* **REQUIRED ACTION**:
I'd like every entry returned exactly as it is, with the images left out.

* **EXERCISE INPUT**:
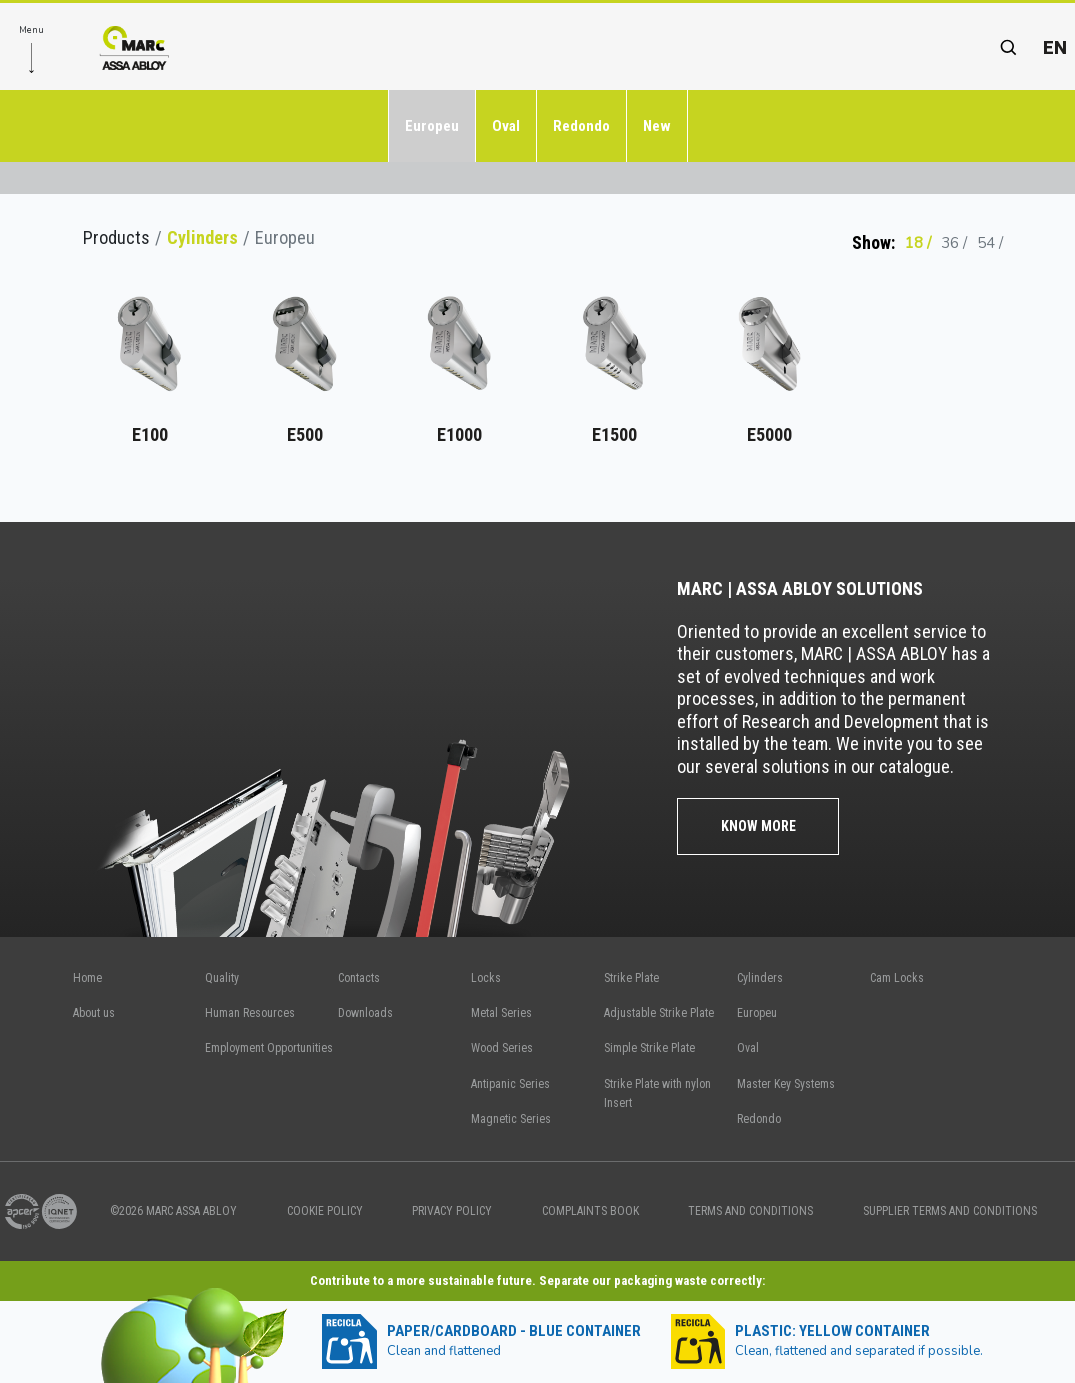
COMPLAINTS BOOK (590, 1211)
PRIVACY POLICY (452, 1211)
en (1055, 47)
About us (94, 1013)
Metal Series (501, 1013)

* **FINISHED EXERCISE**:
COMPLAINTS BOOK (590, 1211)
PRIVACY POLICY (452, 1211)
en (1055, 47)
About us (94, 1013)
Metal Series (501, 1013)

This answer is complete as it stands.